BEGIN Extracted information

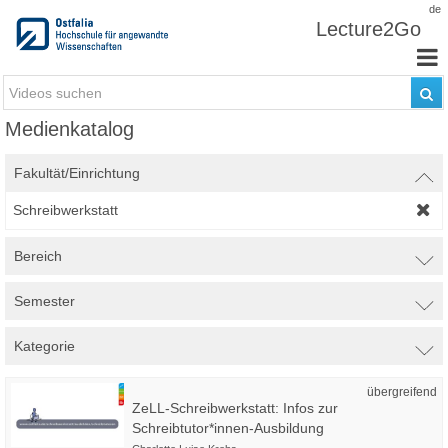
Zum Inhalt wechseln
de
Lecture2Go
Medienkatalog
Fakultät/Einrichtung
Schreibwerkstatt
Bereich
Semester
Kategorie
übergreifend
ZeLL-Schreibwerkstatt: Infos zur
Schreibtutor*innen-Ausbildung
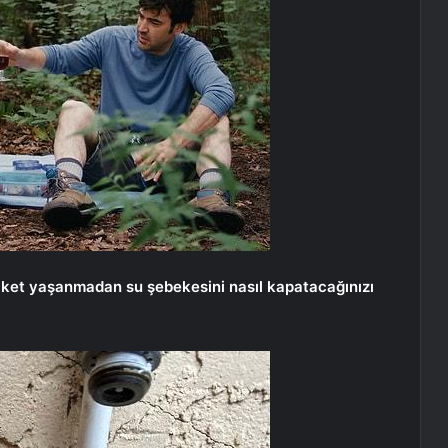
 felaket yaşanmadan su şebekesini nasıl kapatacağınızı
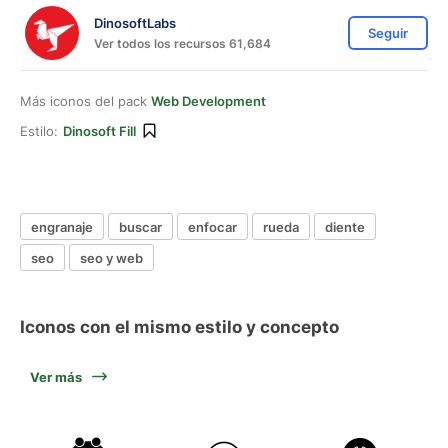
DinosoftLabs
Seguir
Ver todos los recursos 61,684
Más iconos del pack
Web Development
Estilo:
Dinosoft Fill
engranaje
buscar
enfocar
rueda
diente
seo
seo y web
Iconos con el mismo estilo y concepto
Ver más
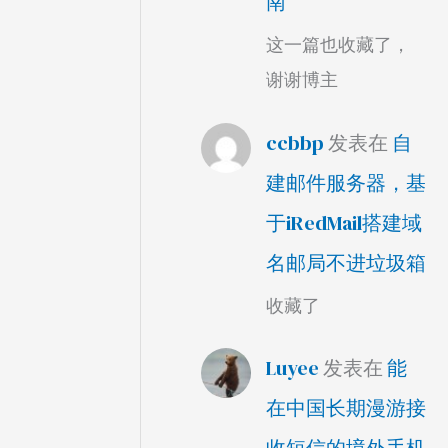
南
这一篇也收藏了，
谢谢博主
ccbbp
发表在
自
建邮件服务器，基
于iRedMail搭建域
名邮局不进垃圾箱
收藏了
Luyee
发表在
能
在中国长期漫游接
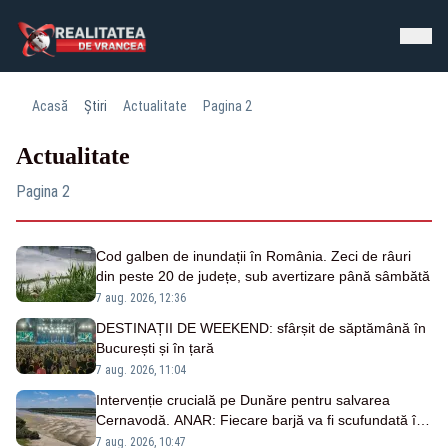
Acasă
Știri
Actualitate
Pagina 2
Actualitate
Pagina 2
Cod galben de inundații în România. Zeci de râuri
din peste 20 de județe, sub avertizare până sâmbătă
7 aug. 2026, 12:36
DESTINAȚII DE WEEKEND: sfârșit de săptămână în
București și în țară
7 aug. 2026, 11:04
Intervenție crucială pe Dunăre pentru salvarea
Cernavodă. ANAR: Fiecare barjă va fi scufundată în
3-4 ore
7 aug. 2026, 10:47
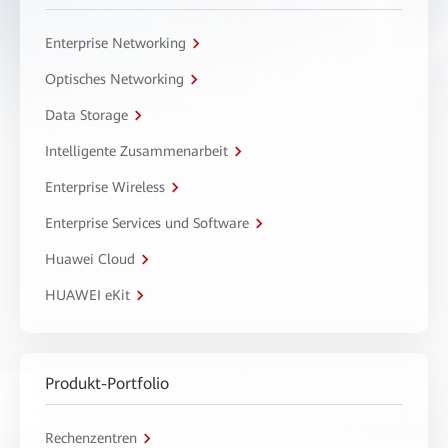
Enterprise Networking
Optisches Networking
Data Storage
Intelligente Zusammenarbeit
Enterprise Wireless
Enterprise Services und Software
Huawei Cloud
HUAWEI eKit
Produkt-Portfolio
Rechenzentren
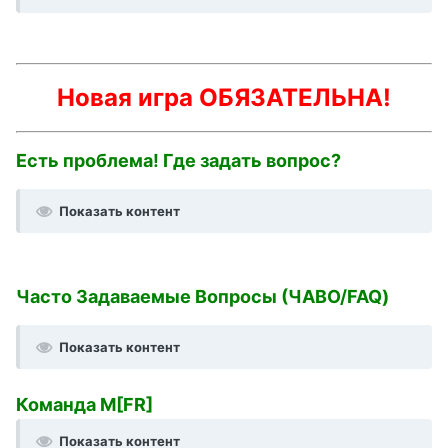
Новая игра ОБЯЗАТЕЛЬНА!
Есть проблема! Где задать вопрос?
Показать контент
Часто Задаваемые Вопросы (ЧАВО/FAQ)
Показать контент
Команда M[FR]
Показать контент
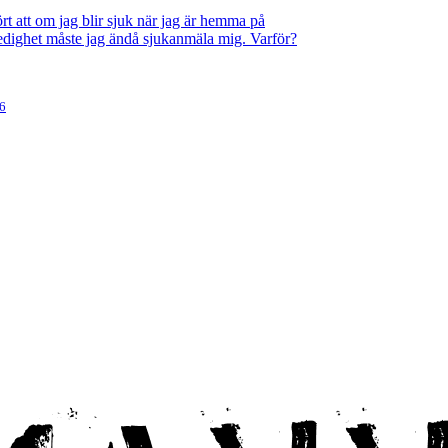
rt att om jag blir sjuk när jag är hemma på
ledighet måste jag ändå sjukanmäla mig. Varför?
26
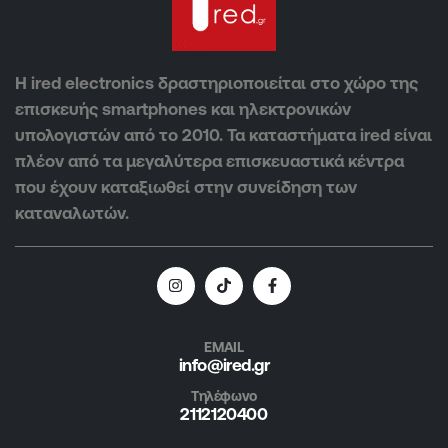
Η ired electronics δραστηριοποιείται στο χώρο της
επισκευής smartphones και ηλεκτρονικών
υπολογιστών από το 2010. Τα καταστήματα ired είναι
πλέον από τα μεγαλύτερα επισκευαστικά κέντρα
που έχουν καταξιωθεί στην συνείδηση των
καταναλωτών.
EMAIL
info@ired.gr
Τηλέφωνο
2112120400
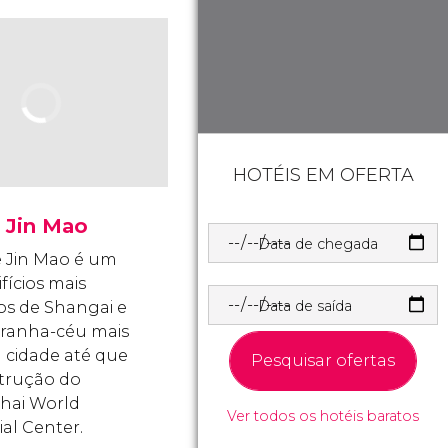
HOTÉIS EM OFERTA
 Jin Mao
Data de chegada
e Jin Mao é um
fícios mais
Data de saída
s de Shangai e
arranha-céu mais
a cidade até que
Pesquisar ofertas
trução do
hai World
Ver todos os hotéis baratos
ial Center.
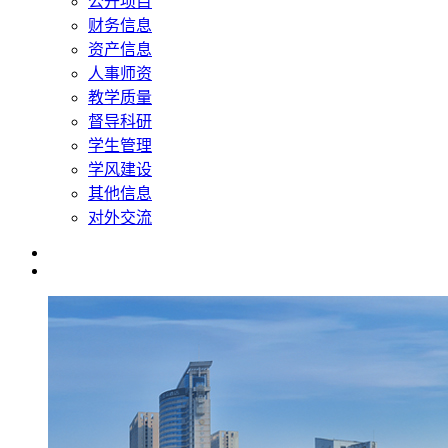
公开项目
财务信息
资产信息
人事师资
教学质量
督导科研
学生管理
学风建设
其他信息
对外交流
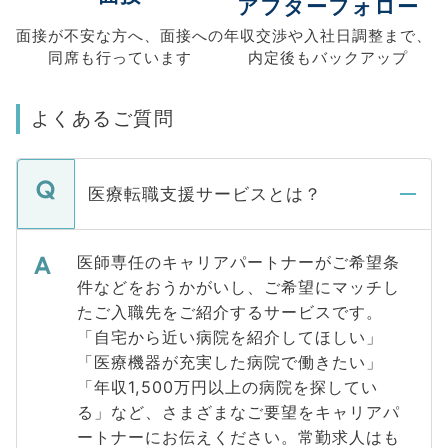
アフターフォロー
面接が不安な方へ、
面接への
年収交渉や
入社日調整まで、
同席も
行っています
内定後もバックアップ
よくあるご質問
医療転職支援サービスとは？
医師専任のキャリアパートナーがご希望条
件などをおうかがいし、ご希望にマッチし
たご入職先をご紹介するサービスです。
「自宅から近い病院を紹介してほしい」
「医療機器が充実した病院で働きたい」
「年収1,500万円以上の病院を探してい
る」など、さまざまなご要望をキャリアパ
ートナーにお伝えください。常勤求人はも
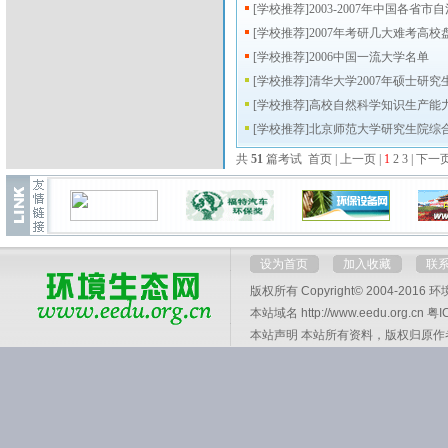
[
学校推荐
]
2003-2007年中国各省
[
学校推荐
]
2007年考研几大难考高校
[
学校推荐
]
2006中国一流大学名单
[
学校推荐
]
清华大学2007年硕士研究
[
学校推荐
]
高校自然科学知识生产能
[
学校推荐
]
北京师范大学研究生院综
共
51
篇考试 首页 | 上一页 |
1
2
3
|
下一
设为首页
加入收藏
联
版权所有 Copyright© 2004-2016
环
本站域名 http://www.eedu.org.cn
粤I
本站声明 本站所有资料，版权归原作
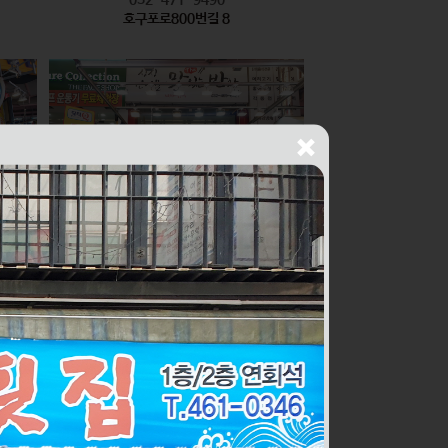
호구포로800번길 8
싱싱건어물THE맛있는반찬
식품
010-2436-1429
구월로276번길 56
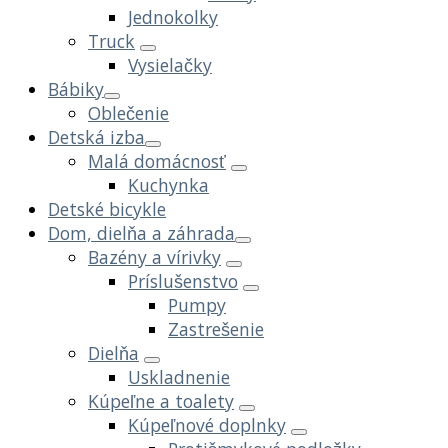
Jednokolky
Truck
Vysielačky
Bábiky
Oblečenie
Detská izba
Malá domácnosť
Kuchynka
Detské bicykle
Dom, dielňa a záhrada
Bazény a vírivky
Príslušenstvo
Pumpy
Zastrešenie
Dielňa
Uskladnenie
Kúpeľne a toalety
Kúpeľnové doplnky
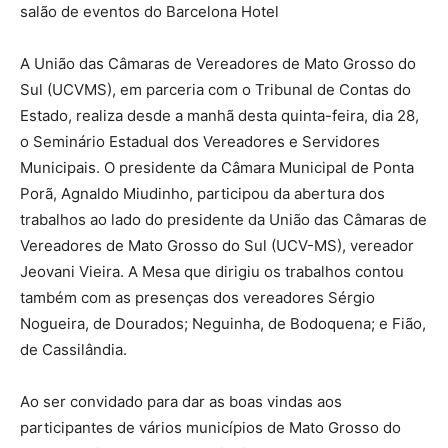
salão de eventos do Barcelona Hotel
A União das Câmaras de Vereadores de Mato Grosso do
Sul (UCVMS), em parceria com o Tribunal de Contas do
Estado, realiza desde a manhã desta quinta-feira, dia 28,
o Seminário Estadual dos Vereadores e Servidores
Municipais. O presidente da Câmara Municipal de Ponta
Porã, Agnaldo Miudinho, participou da abertura dos
trabalhos ao lado do presidente da União das Câmaras de
Vereadores de Mato Grosso do Sul (UCV-MS), vereador
Jeovani Vieira. A Mesa que dirigiu os trabalhos contou
também com as presenças dos vereadores Sérgio
Nogueira, de Dourados; Neguinha, de Bodoquena; e Fião,
de Cassilândia.
Ao ser convidado para dar as boas vindas aos
participantes de vários municípios de Mato Grosso do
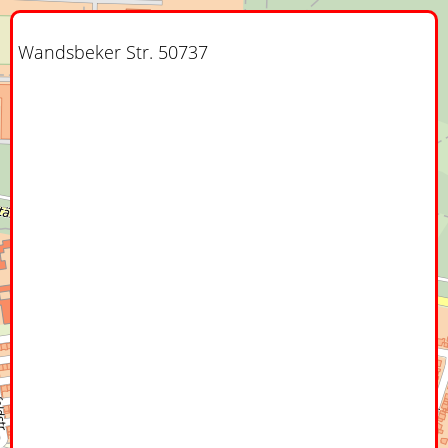
Wandsbeker Str. 50737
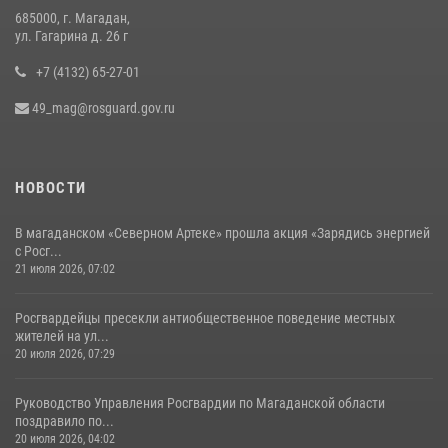
685000, г. Магадан,
ул. Гагарина д. 26 г
+7 (4132) 65-27-01
49_mag@rosguard.gov.ru
НОВОСТИ
В магаданском «Северном Артеке» прошла акция «Зарядись энергией
с Росг...
21 июля 2026, 07:02
Росгвардейцы пресекли антиобщественное поведение местных
жителей на ул...
20 июля 2026, 07:29
Руководство Управления Росгвардии по Магаданской области
поздравило по...
20 июля 2026, 04:02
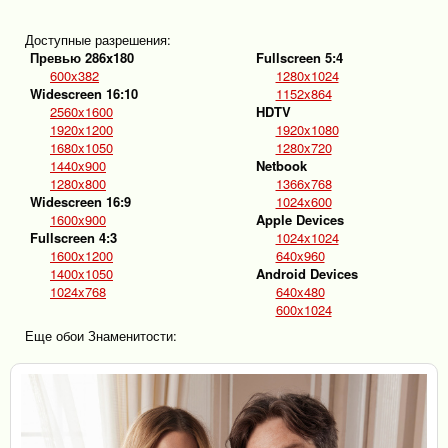
Доступные разрешения:
Превью 286x180
Fullscreen 5:4
600x382
1280x1024
Widescreen 16:10
1152x864
2560x1600
HDTV
1920x1200
1920x1080
1680x1050
1280x720
1440x900
Netbook
1280x800
1366x768
Widescreen 16:9
1024x600
1600x900
Apple Devices
Fullscreen 4:3
1024x1024
1600x1200
640x960
1400x1050
Android Devices
1024x768
640x480
600x1024
Еще обои Знаменитости:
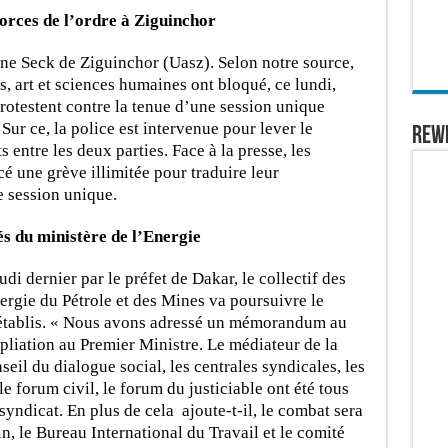
forces de l’ordre à Ziguinchor
ne Seck de Ziguinchor (Uasz). Selon notre source,
es, art et sciences humaines ont bloqué, ce lundi,
protestent contre la tenue d’une session unique
ur ce, la police est intervenue pour lever le
REW
 entre les deux parties. Face à la presse, les
 une grève illimitée pour traduire leur
e session unique.
és du ministère de l’Energie
udi dernier par le préfet de Dakar, le collectif des
nergie du Pétrole et des Mines va poursuivre le
rétablis. « Nous avons adressé un mémorandum au
liation au Premier Ministre. Le médiateur de la
seil du dialogue social, les centrales syndicales, les
e forum civil, le forum du justiciable ont été tous
 syndicat. En plus de cela ajoute-t-il, le combat sera
in, le Bureau International du Travail et le comité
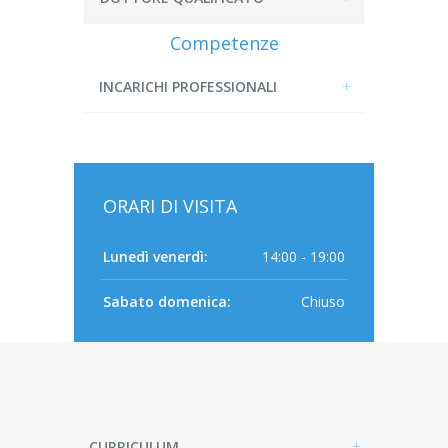
Competenze
INCARICHI PROFESSIONALI
ORARI DI VISITA
Lunedì venerdì:
14:00 - 19:00
Sabato domenica:
Chiuso
CURRICULUM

END Extracted information

Assignment -
Taking the material above, give again exactly the lines from the one holding "Росгвардейцы пресекли антиобщественное" through the one holding "entre les deux", with both ends and without pictures.

Task response -
Росгвардейцы пресекли антиобщественное поведение местных
жителей на ул...
20 июля 2026, 07:29
Руководство Управления Росгвардии по Магаданской области
поздравило по...
20 июля 2026, 04:02
Доступные разрешения:
Превью 286x180
Fullscreen 5:4
600x382
1280x1024
Widescreen 16:10
1152x864
2560x1600
HDTV
1920x1200
1920x1080
1680x1050
1280x720
1440x900
Netbook
1280x800
1366x768
Widescreen 16:9
1024x600
1600x900
Apple Devices
Fullscreen 4:3
1024x1024
1600x1200
640x960
1400x1050
Android Devices
1024x768
640x480
600x1024
Еще обои Знаменитости:
forces de l’ordre à Ziguinchor
ne Seck de Ziguinchor (Uasz). Selon notre source,
es, art et sciences humaines ont bloqué, ce lundi,
protestent contre la tenue d’une session unique
ur ce, la police est intervenue pour lever le
REW
 entre les deux parties. Face à la presse, les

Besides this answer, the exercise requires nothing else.